Leading tech commentator Robert Scoble has gone mad for a new video streaming service for mobiles called Qik. It competes with Kyte and Seesmic but unlike those you do not have to wait for the video to be uploaded. Instead it streams the video straight into the site with a 5 second delay. To use it you download and install the client software – in Scoble’s case a Noka N95 – click on the icon and then start streaming video. Once finished the live stream turns to a recorded video. This could be pretty interesting hooked up to a micro-blogging platform like Twitter, as Seesmic currently is.
Qik supposedly allows you to sign up from Europe but although I registered today I have not yet had the confirmation SMS delivered to me. As soon as I get it I will see if it’s possible to use Qik from the UK.
I have always wondered why Seesmic launched on the Web first, using Web cams, when the greater opportunity is possibly via mobile phone. But no doubt it is easier to scale faster via PCs than mobiles, where there is an inherent data cost for the user.
In the UK a startup called Rawflow has been running a Seesmic-like site called Selfcast, a live peer-to-peer streaming service, for over a year now. This is the consumer-facing side of, RawFlow which provides broadcasters and content delivery networks with P2P streaming services. It has investment from Benchmark Capital.

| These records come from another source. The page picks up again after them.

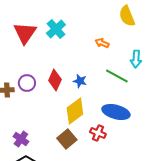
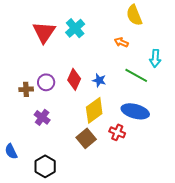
yellow semicircle: (127, 16) -> (134, 15), moved
purple cross: (21, 139) -> (42, 117), moved

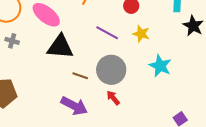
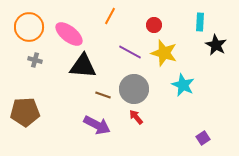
yellow star: (141, 34) -> (164, 53), size x1.5

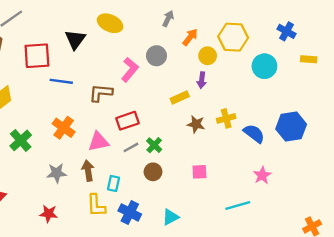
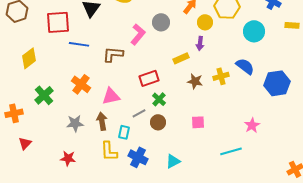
red rectangle: (127, 121) -> (149, 78), moved
blue semicircle: (254, 134) -> (245, 66), moved
gray line: (131, 147) -> (139, 113), moved

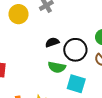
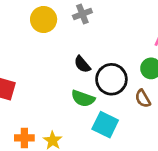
black semicircle: (52, 42) -> (82, 64), turned -120

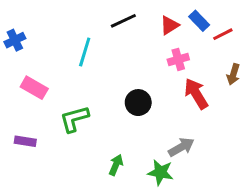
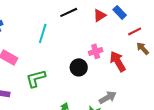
red line: (223, 34) -> (135, 31), moved
pink cross: (178, 59) -> (96, 51), moved
brown arrow: (233, 74) -> (143, 48), turned 120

I was told a year ago that Selfcast would have a mobile phone trial for its streaming service. But I haven’t seen anything about it since. Either I have missed it or it never happened. I have put in a call to the company today and will find out more.
In the UK the 3G network operator 3 famously launched with video calling but could never realistically deliver and consumers turned out not to want it. But video streaming from mobiles direct to the Web could well be a killer application, given our inherent fascination with You Tube et al, which bodes well for Qik and other startups like it.